ClippedOutputRegressor(regressor=RandomForestRegressor(n_estimators=30,
                                                       n_jobs=-1, verbose=1))

In [33]:
X_test = test_subset.values
y_pred = reg.predict(X_test)
test_subset['item_cnt_month'] = y_pred

[Parallel(n_jobs=12)]: Using backend ThreadingBackend with 12 concurrent workers.
[Parallel(n_jobs=12)]: Done  30 out of  30 | elapsed:    0.0s finished


In [34]:
from src.submission import submission_from_subset

submission = submission_from_subset(test_subset, test_set)
submission.to_csv(os.path.join(TMP_DIR, 'rf-exercise-submission.csv'), index=False)

In [35]:
%%bash
kaggle c submit -f ${TMP_DIR}/rf-exercise-submission.csv -m 'testing CV score using a RF' competitive-data-science-predict-future-sales

Successfully submitted to Predict Future Sales

100%|██████████| 2.46M/2.46M [01:32<00:00, 28.0kB/s]

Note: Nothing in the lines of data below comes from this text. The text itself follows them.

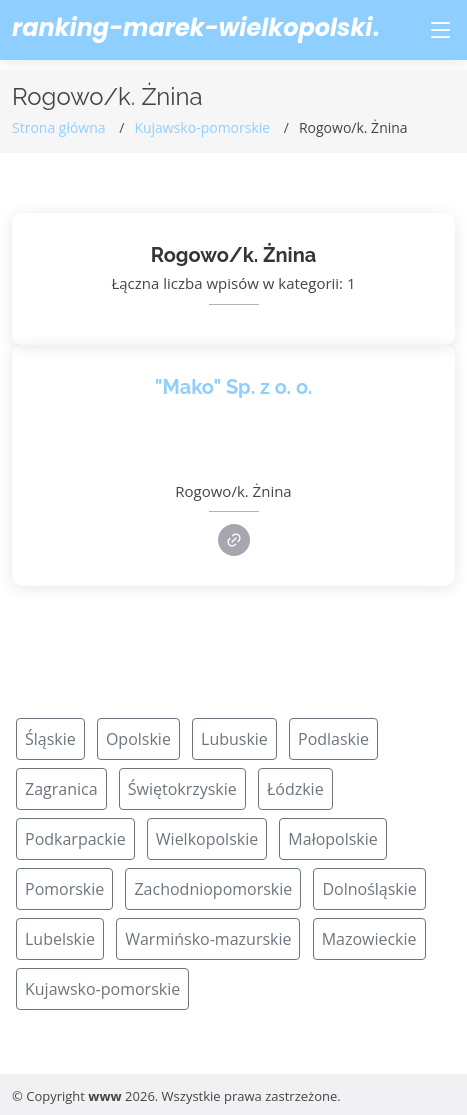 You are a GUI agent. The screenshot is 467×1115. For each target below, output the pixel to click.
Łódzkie (295, 789)
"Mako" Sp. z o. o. (234, 387)
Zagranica (61, 789)
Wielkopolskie (207, 839)
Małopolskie (332, 839)
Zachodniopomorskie (213, 889)
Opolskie (138, 739)
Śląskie (50, 739)
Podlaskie (333, 739)
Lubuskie (234, 739)
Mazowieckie (369, 939)
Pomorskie (64, 889)
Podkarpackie (75, 839)
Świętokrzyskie (182, 789)
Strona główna (59, 127)
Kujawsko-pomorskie (202, 127)
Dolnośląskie (369, 889)
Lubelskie (60, 939)
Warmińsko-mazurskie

The score on the public LB is 1.19355, which is a bit farther from our score than the holdout set was. Also, we can see the score equivalent to the holdout set on the scores map (it's the last one of the test set scores) and it's closer. Since we're not trying to build a model that is robust to temporal factors and we're just trying to predict a single month, we should probably focus more on the month that is closer or the same month from previous years.

To validate this claim, let's try the CV only with months that are the same as the test set month.

In [36]:
test_months = [i for i in range(1, 34) if i % 12 == 34 % 12]
test_months

[10, 22]

In [37]:
cv_splits = tscv.split(train_set['date_block_num'].values, n=None, 
                       test_months=test_months)

In [38]:
scores = cross_validate(reg, X=X_train, y=y_train,
                        scoring=corrected_rmse_score, verbose=1, n_jobs=-1, 
                        cv=cv_splits, return_train_score=True)
scores

[Parallel(n_jobs=-1)]: Using backend LokyBackend with 12 concurrent workers.
[Parallel(n_jobs=-1)]: Done   2 out of   2 | elapsed:   46.7s finished


{'fit_time': array([27.06822729, 42.65053535]),
 'score_time': array([0.41080236, 0.15328503]),
 'test_score': array([-1.23908863, -1.20861024]),
 'train_score': array([-0.31294194, -0.31232313])}

In [40]:
np.mean(scores['test_score'])

-1.2238494360890864

That's a lot closer. The only issue is that month 10 is too close to the beginning of the training set, so I'll probably want to use only month 22, otherwise our windows will be too tight. Either way, I won't change the validation now, but it's good to keep this in mind.